Elle ne trouva pas d’objection, et d’un ton soumis:

– Puisqu’il en est ainsi, monsieur le curé, dit-elle, je vous demanderai le brouillon de la lettre que je dois écrire à M. Martial.

Le prêtre fut un moment sans répondre. Il était évident qu’il reculait devant ce qu’il avait à dire. Enfin, se décidant:

– Il ne faut pas écrire, fit-il.

– Cependant…

– Ce n’est pas que je me défie, je le répète, mais une lettre est indiscrète, elle n’arrive pas toujours à son adresse, ou elle s’égare… Il faut que vous voyez M. de Sairmeuse…

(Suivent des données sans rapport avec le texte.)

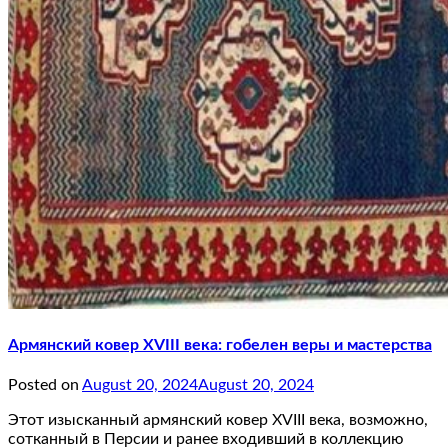
Армянский ковер XVIII века: гобелен веры и мастерства
Posted on
August 20, 2024
August 20, 2024
Этот изысканный армянский ковер XVIII века, возможно,
сотканный в Персии и ранее входивший в коллекцию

Marie-Anne recula, plus épouvantée que si un spectre eût jailli de terre sous ses pieds.

– Jamais! monsieur le curé, s’écria-t-elle, jamais!…

L’abbé Midon ne parut pas s’étonner.

– Je comprends votre résistance, mon enfant, prononça-t-il doucement; votre réputation n’a que trop souffert des assiduités du marquis de Sairmeuse…

– Oh! monsieur, je vous en prie…

– Il n’y a pas à hésiter, mon enfant, le devoir parle… Vous devez ce sacrifice au salut d’un innocent perdu par votre père…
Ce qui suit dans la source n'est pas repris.